Today we're having a rehearsal open to the public. I'm quite nervous. I don't like the idea at all, although I was the one who suggested it. But I do have a problem with showing a work-in-progress, I guess I'm extremely old-fashioned in that sense. Works-in-progress are popular these days, with many art venues organizing them regularly (here in Lisbon the most popular one is CEM) which is understandable: I also love seeing an unfinished, somewhat rough work and being able to fill the blanks.
But as a director, the whole thing looks very different. Having all these people watch a show is one thing. In an open rehearsal, though, they feel justified to comment, and more than that, they feel almost obliged to criticize. I know pretty well what we need to work on - the show is still not quite ready. The last thing the performers need is having people tell them everything they thought went wrong. Of course, you can just ignore the comments, or use them to your profit. But for that you need a lot of experience and distance, which my performers do not have. On the other hand, they obviously need the practice in front of a public.
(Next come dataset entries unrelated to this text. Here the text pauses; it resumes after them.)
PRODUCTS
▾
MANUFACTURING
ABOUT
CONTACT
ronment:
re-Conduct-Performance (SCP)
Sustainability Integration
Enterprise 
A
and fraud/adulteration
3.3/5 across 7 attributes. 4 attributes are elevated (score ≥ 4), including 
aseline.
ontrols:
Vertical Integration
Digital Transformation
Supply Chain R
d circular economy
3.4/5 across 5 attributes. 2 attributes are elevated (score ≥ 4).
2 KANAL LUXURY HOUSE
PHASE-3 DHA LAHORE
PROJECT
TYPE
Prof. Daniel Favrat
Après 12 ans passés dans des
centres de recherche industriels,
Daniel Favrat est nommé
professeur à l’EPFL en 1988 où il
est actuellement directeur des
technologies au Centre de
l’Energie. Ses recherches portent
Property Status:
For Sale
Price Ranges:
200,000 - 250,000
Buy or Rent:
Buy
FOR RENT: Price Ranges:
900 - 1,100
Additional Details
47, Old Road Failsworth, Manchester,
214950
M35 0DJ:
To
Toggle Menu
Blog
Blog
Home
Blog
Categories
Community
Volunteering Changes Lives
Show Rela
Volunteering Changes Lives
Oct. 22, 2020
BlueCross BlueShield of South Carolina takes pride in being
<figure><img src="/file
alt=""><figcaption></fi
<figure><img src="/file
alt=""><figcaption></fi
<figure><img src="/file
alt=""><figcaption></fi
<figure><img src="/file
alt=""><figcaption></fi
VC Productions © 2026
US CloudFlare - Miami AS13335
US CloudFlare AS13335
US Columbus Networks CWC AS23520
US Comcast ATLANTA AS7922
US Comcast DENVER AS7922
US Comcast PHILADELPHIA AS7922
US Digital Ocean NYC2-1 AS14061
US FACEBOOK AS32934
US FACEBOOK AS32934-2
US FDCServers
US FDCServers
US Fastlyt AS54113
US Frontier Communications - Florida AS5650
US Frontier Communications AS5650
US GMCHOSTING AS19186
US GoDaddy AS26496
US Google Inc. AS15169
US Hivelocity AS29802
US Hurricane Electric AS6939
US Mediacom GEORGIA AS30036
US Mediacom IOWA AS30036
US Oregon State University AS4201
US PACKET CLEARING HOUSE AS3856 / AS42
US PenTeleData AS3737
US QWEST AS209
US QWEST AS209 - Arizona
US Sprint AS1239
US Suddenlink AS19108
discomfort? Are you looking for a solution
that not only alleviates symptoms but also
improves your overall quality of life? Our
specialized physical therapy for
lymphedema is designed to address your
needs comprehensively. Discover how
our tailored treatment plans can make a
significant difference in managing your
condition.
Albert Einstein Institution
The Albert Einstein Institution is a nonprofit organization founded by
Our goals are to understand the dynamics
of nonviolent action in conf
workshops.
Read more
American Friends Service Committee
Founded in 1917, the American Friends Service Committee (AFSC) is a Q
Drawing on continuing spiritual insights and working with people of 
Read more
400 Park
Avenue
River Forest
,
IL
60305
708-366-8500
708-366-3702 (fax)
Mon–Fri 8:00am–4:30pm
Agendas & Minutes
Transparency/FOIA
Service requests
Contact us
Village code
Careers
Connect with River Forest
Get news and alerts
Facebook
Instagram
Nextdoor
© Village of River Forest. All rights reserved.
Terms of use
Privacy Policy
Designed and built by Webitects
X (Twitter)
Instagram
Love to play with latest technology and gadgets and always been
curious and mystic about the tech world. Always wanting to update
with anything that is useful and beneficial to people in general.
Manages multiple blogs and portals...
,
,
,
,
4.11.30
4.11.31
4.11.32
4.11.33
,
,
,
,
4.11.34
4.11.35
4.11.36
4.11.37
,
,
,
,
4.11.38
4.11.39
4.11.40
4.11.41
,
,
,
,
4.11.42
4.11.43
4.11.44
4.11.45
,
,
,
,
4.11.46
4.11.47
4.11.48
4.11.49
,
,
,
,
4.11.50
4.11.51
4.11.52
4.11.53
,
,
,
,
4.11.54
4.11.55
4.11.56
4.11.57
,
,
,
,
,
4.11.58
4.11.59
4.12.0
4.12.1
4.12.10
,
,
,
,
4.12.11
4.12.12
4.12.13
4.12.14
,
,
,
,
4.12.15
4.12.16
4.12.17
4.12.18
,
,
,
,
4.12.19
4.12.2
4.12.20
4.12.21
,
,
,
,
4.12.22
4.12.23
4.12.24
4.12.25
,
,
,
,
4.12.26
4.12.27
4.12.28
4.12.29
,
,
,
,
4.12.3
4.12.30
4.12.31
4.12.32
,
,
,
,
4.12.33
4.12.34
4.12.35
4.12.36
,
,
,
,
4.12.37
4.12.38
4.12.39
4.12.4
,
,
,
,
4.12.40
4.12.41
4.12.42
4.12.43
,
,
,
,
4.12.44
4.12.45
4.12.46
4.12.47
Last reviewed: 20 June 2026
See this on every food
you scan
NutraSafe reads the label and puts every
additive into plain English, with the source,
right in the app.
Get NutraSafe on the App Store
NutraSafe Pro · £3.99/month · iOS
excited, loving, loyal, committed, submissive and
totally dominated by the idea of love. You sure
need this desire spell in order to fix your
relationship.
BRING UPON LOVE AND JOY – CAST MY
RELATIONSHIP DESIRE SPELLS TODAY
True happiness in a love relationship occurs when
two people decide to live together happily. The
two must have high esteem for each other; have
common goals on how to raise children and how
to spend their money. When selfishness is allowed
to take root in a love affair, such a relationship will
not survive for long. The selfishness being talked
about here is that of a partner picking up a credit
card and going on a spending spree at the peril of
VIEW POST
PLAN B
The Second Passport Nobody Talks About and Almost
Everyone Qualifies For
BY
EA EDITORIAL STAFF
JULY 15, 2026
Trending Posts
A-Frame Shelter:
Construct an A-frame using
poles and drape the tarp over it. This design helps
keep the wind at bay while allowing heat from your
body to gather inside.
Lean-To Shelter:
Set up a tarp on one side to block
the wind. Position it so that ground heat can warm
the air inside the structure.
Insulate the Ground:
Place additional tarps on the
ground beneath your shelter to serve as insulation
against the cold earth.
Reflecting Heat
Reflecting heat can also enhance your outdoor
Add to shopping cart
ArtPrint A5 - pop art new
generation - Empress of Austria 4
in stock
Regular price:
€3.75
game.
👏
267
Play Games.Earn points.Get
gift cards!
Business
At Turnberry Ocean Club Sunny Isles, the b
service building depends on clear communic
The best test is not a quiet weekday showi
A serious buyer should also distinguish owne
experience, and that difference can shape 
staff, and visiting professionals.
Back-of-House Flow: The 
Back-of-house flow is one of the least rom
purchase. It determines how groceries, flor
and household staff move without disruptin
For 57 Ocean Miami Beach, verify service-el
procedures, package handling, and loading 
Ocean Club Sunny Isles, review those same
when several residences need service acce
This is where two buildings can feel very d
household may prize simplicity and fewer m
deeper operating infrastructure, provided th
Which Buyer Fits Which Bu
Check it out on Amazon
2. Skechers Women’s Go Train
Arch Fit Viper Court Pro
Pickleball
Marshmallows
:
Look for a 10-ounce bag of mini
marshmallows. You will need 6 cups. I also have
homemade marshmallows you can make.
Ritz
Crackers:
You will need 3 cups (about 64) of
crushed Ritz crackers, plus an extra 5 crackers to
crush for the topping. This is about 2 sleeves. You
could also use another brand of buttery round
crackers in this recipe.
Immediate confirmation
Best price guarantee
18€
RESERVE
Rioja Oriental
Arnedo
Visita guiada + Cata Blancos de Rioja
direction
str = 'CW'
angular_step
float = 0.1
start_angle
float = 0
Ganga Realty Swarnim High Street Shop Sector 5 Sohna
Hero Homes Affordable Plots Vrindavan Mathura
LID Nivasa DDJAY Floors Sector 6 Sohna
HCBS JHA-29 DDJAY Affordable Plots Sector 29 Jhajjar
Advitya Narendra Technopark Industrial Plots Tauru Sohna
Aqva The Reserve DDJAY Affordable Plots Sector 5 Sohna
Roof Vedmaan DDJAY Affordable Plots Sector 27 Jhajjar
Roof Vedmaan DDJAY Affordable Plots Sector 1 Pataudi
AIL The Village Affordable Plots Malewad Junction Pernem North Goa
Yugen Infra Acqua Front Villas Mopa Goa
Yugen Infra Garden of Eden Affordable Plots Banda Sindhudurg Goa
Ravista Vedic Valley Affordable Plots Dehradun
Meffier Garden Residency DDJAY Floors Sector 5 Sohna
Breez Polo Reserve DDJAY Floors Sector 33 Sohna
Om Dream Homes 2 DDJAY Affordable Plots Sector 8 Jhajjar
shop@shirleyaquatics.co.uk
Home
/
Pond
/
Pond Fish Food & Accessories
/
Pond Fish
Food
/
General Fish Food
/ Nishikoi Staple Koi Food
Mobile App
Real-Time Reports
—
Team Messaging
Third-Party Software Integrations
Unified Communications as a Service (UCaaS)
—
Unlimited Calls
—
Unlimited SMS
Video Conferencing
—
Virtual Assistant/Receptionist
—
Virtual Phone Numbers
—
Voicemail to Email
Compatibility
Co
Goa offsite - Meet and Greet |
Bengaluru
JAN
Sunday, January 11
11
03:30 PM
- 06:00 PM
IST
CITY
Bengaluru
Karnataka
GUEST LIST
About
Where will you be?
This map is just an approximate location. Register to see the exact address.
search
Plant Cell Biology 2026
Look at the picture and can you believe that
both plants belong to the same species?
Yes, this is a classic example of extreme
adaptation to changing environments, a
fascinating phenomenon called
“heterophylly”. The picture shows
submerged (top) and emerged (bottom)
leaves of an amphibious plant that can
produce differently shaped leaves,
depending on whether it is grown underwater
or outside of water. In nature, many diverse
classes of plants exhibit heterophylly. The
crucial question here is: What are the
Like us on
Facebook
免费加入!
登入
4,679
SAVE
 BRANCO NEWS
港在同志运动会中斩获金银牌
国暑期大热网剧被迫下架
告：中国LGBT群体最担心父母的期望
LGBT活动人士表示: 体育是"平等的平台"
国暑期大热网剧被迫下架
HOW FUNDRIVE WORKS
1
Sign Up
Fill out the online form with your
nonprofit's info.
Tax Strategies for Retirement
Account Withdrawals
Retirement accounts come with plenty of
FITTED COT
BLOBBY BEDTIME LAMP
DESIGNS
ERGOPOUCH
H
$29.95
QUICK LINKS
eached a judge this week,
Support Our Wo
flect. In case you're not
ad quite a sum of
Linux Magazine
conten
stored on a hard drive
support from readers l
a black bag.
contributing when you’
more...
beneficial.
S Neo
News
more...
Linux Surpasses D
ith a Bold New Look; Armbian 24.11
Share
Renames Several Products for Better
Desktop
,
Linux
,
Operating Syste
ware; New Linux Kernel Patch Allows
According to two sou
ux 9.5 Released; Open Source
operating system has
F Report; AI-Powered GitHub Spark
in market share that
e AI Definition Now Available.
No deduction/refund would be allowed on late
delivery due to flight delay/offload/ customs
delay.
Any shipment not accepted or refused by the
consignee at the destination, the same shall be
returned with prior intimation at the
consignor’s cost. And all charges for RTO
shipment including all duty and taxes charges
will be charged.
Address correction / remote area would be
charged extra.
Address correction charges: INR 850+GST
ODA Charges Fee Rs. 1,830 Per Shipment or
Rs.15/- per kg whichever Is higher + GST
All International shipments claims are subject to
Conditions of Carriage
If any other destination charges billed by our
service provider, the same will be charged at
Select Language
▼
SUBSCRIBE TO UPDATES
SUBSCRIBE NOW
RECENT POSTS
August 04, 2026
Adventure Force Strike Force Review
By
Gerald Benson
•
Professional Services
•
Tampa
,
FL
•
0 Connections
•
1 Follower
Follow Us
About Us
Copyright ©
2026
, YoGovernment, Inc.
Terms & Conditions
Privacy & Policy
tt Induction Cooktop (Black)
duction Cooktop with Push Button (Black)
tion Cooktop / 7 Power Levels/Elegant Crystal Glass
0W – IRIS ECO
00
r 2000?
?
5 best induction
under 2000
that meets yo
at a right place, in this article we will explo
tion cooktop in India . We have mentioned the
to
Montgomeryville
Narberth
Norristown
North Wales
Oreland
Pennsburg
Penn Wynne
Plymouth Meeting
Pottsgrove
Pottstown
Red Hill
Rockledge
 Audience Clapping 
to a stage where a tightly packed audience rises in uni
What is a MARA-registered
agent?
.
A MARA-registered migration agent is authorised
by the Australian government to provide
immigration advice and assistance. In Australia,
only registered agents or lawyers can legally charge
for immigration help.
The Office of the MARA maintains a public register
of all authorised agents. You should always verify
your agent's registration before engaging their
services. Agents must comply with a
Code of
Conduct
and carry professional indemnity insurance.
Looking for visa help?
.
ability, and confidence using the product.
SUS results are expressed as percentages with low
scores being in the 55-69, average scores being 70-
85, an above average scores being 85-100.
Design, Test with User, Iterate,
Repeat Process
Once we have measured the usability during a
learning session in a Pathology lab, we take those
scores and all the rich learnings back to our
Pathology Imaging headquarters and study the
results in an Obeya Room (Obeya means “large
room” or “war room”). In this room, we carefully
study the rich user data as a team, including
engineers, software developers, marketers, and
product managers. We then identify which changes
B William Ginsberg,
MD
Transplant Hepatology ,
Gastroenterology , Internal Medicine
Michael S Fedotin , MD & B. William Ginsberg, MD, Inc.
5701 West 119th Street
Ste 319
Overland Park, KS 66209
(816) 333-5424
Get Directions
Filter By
I guess what I'm trying to say is that I'm so old-fashioned, I still believe in a work's aura. The term, first defined in modern context by Walter Benjamin's text Art in the Age of Mechanical Reproduction, was also considered (by the author and most those who followed) a thing of the past. The idea is fairly simple: if the unique quality of an object of appreciation is taken away, its aura, the thing that turns an aesthetic experience into a quasi-sacred one, disappears. Well, in this case, I consider the "aura" to be the thing that makes us want to forget the rest of the world and stay with the work of "art" (in this sense, it is still quite present). Creating a "working" context changes the type of experience. Everything becomes close and reacheable, manoeuvrable. This can work in many cases, as in dance, or some forms of theater, or, obviously, in the case of sketches and drawings. But imagine a work-in-progress of Vanessa Beecroft's, or Robert Wilson's work. Maybe there are some things that shouldn't be seen before they're ready?